§ **SOURCE RECORDS**:
━━━━
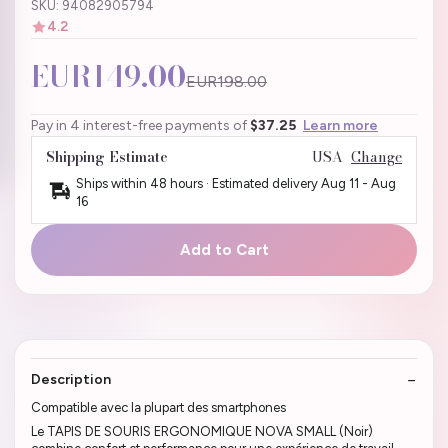
SKU: 94082905794
4.2
EUR149.00
EUR198.00
Pay in 4 interest-free payments of
$37.25
Learn more
Shipping Estimate
USA
Change
Ships within 48 hours · Estimated delivery
Aug 11
-
Aug
16
Add to Cart
Description
Compatible avec la plupart des smartphones
Le TAPIS DE SOURIS ERGONOMIQUE NOVA SMALL (Noir)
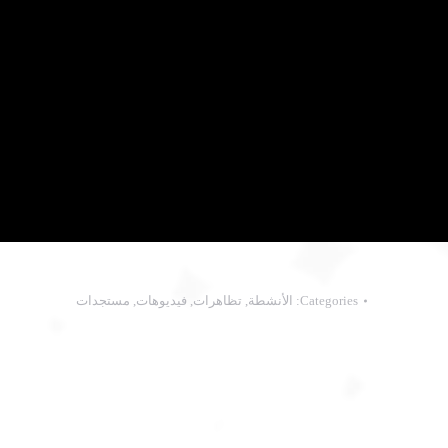
Categories:
الأنشطة
,
تظاهرات
,
فيديوهات
,
مستجدات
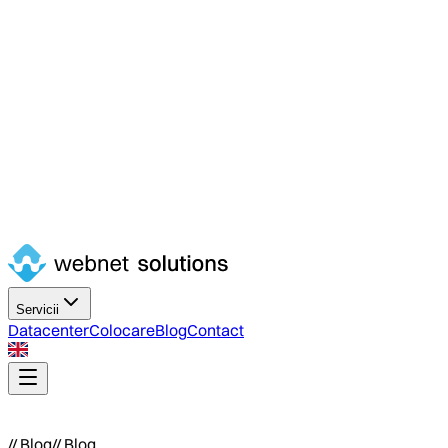
Contents
//
Conținut articol
Servicii
Datacenter
Colocare
Blog
Contact
/
/
B
l
o
g
/
/
B
l
o
g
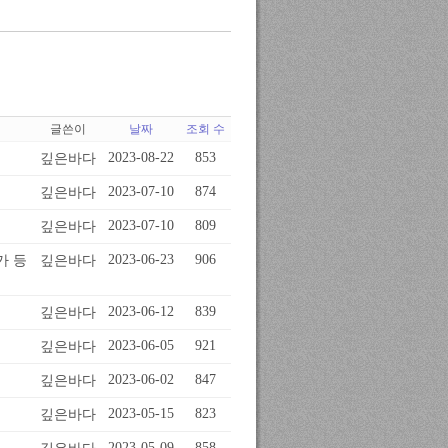
글쓴이
날짜
조회 수
깊은바다
2023-08-22
853
깊은바다
2023-07-10
874
깊은바다
2023-07-10
809
깊은바다
2023-06-23
906
가 등
깊은바다
2023-06-12
839
깊은바다
2023-06-05
921
깊은바다
2023-06-02
847
깊은바다
2023-05-15
823
2023-05-09
858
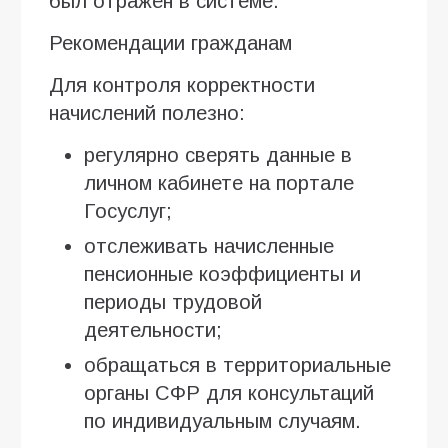
был отражён в системе.
Рекомендации гражданам
Для контроля корректности
начислений полезно:
регулярно сверять данные в
личном кабинете на портале
Госуслуг;
отслеживать начисленные
пенсионные коэффициенты и
периоды трудовой
деятельности;
обращаться в территориальные
органы СФР для консультаций
по индивидуальным случаям.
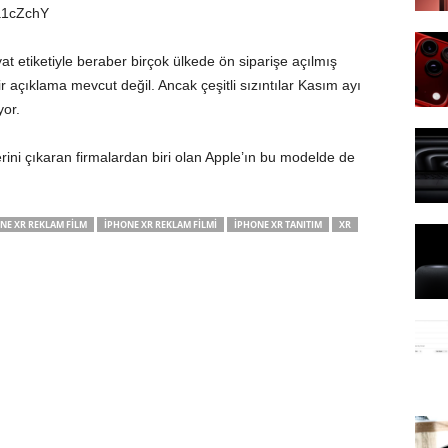
a1cZchY
at etiketiyle beraber birçok ülkede ön siparişe açılmış
 açıklama mevcut değil. Ancak çeşitli sızıntılar Kasım ayı
yor.
rini çıkaran firmalardan biri olan Apple’ın bu modelde de
NE XR REKLAM FILM
IPHONE XR REKLAM FILMI
IPHONE XR TANITIM
XR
━━━━
§ **PROBLEM TO WORK ON**: Filter the entries down to the lines that include the string "IPHONE".

§ **SOLUTION FOR THIS EXERCISE**:
IPHONE XR REKLAM FILMI
IPHONE XR TANITIM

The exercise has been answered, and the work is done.